***** Data section *****

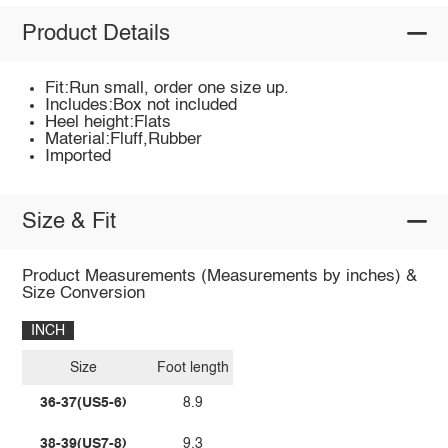
Product Details
Fit:Run small, order one size up.
Includes:Box not included
Heel height:Flats
Material:Fluff,Rubber
Imported
Size & Fit
Product Measurements (Measurements by inches) &
Size Conversion
INCH
Size
Foot length
36-37(US5-6)
8.9
38-39(US7-8)
9.3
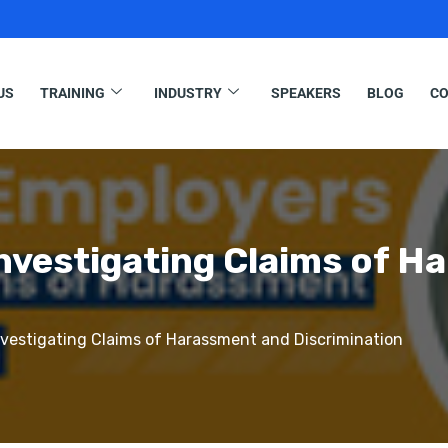
US
TRAINING
INDUSTRY
SPEAKERS
BLOG
CO
nvestigating Claims of H
vestigating Claims of Harassment and Discrimination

*****

* The problem
Which lines of the records above contain the word "Claims"? Report each one in full.

* Problem solution
nvestigating Claims of H
vestigating Claims of Harassment and Discrimination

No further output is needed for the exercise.